What you will do: Nothing should differ between your answer and the records.

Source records

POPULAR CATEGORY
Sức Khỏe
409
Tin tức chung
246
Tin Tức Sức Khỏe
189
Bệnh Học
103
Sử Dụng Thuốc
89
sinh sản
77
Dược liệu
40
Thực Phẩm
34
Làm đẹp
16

Output below:
POPULAR CATEGORY
Sức Khỏe
409
Tin tức chung
246
Tin Tức Sức Khỏe
189
Bệnh Học
103
Sử Dụng Thuốc
89
sinh sản
77
Dược liệu
40
Thực Phẩm
34
Làm đẹp
16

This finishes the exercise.